Give the number of lines below that hold "vores", and only that.

Top of Data in this exercise

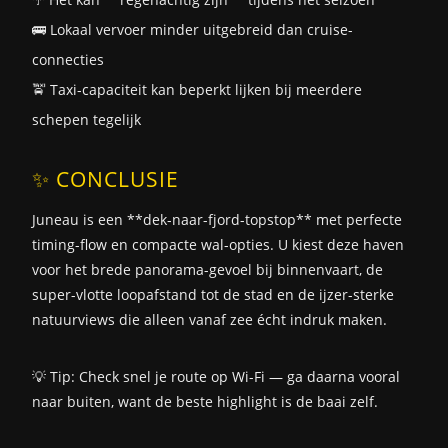
🚌 Lokaal vervoer minder uitgebreid dan cruise-
connecties
🚖 Taxi-capaciteit kan beperkt lijken bij meerdere
schepen tegelijk
✨ CONCLUSIE
Juneau is een **dek-naar-fjord-topstop** met perfecte
timing-flow en compacte wal-opties. U kiest deze haven
voor het brede panorama-gevoel bij binnenvaart, de
super-vlotte loopafstand tot de stad en de ijzer-sterke
natuurviews die alleen vanaf zee écht indruk maken.
💡 Tip: Check snel je route op Wi-Fi — ga daarna vooral
naar buiten, want de beste highlight is de baai zelf.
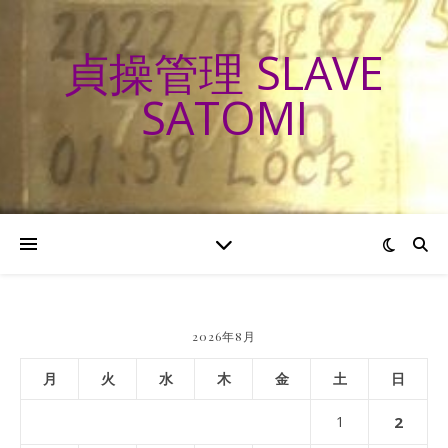
貞操管理 SLAVE
SATOMI
2026年8月
月
火
水
木
金
土
日
1
2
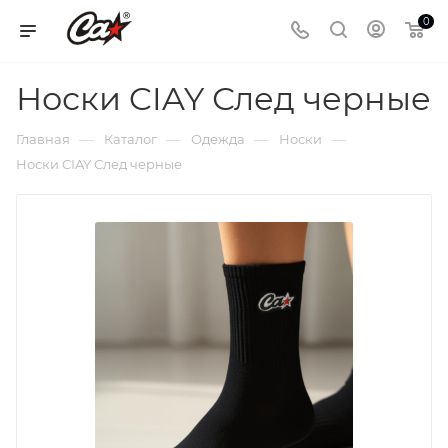
0
Носки CIAY След черные
—
—
—
—
Главная
Каталог
Одежда
Носки
Носки CIAY След черные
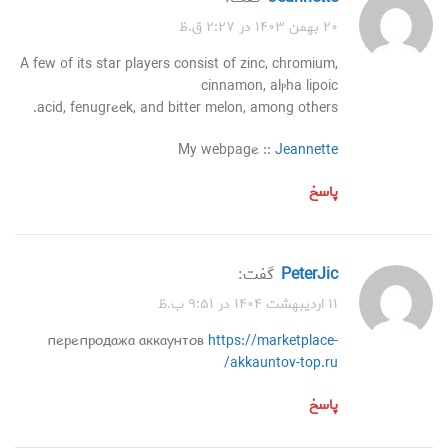
۲۰ بهمن ۱۴۰۳ در ۲:۲۷ ق.ظ
A few ᧐f its star players consist of zinc, chromium,
cinnamon, alⲣha lipoic
acid, fenugrеek, and bitter melon, among others.
My webpagе ::
Jeannette
پاسخ
PeterJic
گفت:
۱۱ اردیبهشت ۱۴۰۴ در ۹:۵۱ ب.ظ
перепродажа аккаунтов
https://marketplace-
akkauntov-top.ru/
پاسخ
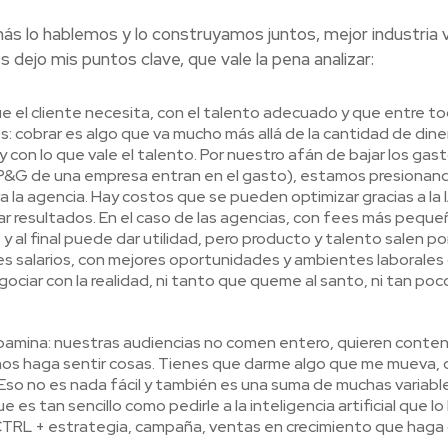
 más lo hablemos y lo construyamos juntos, mejor industria
es dejo mis puntos clave, que vale la pena analizar:
ue el cliente necesita, con el talento adecuado y que entre t
: cobrar es algo que va mucho más allá de la cantidad de diner
con lo que vale el talento. Por nuestro afán de bajar los gas
P&G de una empresa entran en el gasto), estamos presionand
 la agencia. Hay costos que se pueden optimizar gracias a la I
rar resultados. En el caso de las agencias, con fees más peque
 al final puede dar utilidad, pero producto y talento salen por
es salarios, con mejores oportunidades y ambientes laborales
ociar con la realidad, ni tanto que queme al santo, ni tan po
pamina: nuestras audiencias no comen entero, quieren conte
 nos haga sentir cosas. Tienes que darme algo que me mueva,
 Eso no es nada fácil y también es una suma de muchas variable
es tan sencillo como pedirle a la inteligencia artificial que l
 CTRL + estrategia, campaña, ventas en crecimiento que haga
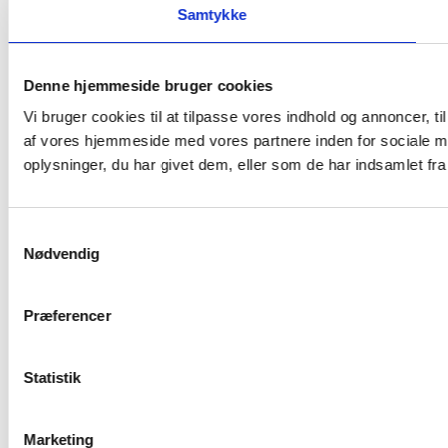
Samtykke
Denne hjemmeside bruger cookies
Vi bruger cookies til at tilpasse vores indhold og annoncer, til
af vores hjemmeside med vores partnere inden for sociale m
oplysninger, du har givet dem, eller som de har indsamlet fra 
Samtykkevalg
Nødvendig
Præferencer
Statistik
Marketing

Bottom of Data in this exercise

» Expected answer: 2